Politique africaine : « Penser l’anti-genre en Afrique »

La revue Politique africaine lance un appel à articles pour un dossier thématique sur « Penser l’anti-genre en Afrique », dossier coordonné par Patrick Awondo (University of Yaoundé 1- University College of London), Emmanuelle Bouilly (Les Afriques dans le monde (LAM) Sciences Po Bordeaux) et Marième Ndiaye (Les Afriques dans le monde (LAM) Sciences Po Bordeaux).


Date limite de soumission : 10 septembre 2021

Thématique
Depuis une vingtaine d’années, des campagnes anti-genre se développent en Afrique. En tant que catégorie analytique, l’anti-genre recouvre une diversité d’acteurs sociaux et politiques qui considèrent qu’il existe « une théorie du genre » et l’ont érigée en problème public (Kuhar et Paternotte, 2017). Ce travail politique, initialement entrepris par le Vatican et observé en Europe, repose sur la délégitimation des études de genre accusées d’être idéologiques et non scientifiques, ainsi que sur la désignation du genre comme « ennemi porteur d’une vision dénaturalisée de l’ordre sexué et sexuel » (Garbagnoli et Prearo, 2017 : 10). Les formes d’expression des opposant.e.s au genre sont plurielles : prises de position individuelles et scandalisation publique, campagnes de lobbying, mobilisations collectives.
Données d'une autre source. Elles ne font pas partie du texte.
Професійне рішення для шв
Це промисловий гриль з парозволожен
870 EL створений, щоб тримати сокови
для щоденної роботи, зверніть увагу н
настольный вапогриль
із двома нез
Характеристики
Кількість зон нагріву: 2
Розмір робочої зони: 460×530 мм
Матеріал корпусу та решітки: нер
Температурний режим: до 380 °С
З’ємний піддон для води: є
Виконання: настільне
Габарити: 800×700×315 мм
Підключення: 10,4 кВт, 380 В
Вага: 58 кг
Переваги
L’antigenre désigne des discours et des actions d’opposition au concept et aux études de genre, et partant aux transformations sociales, politiques et juridiques permises par les luttes des féministes et des minorités sexuelles qui en ont découlé. Il s’agit d’une rhétorique et d’un mouvement blacklash conservateur protéiforme.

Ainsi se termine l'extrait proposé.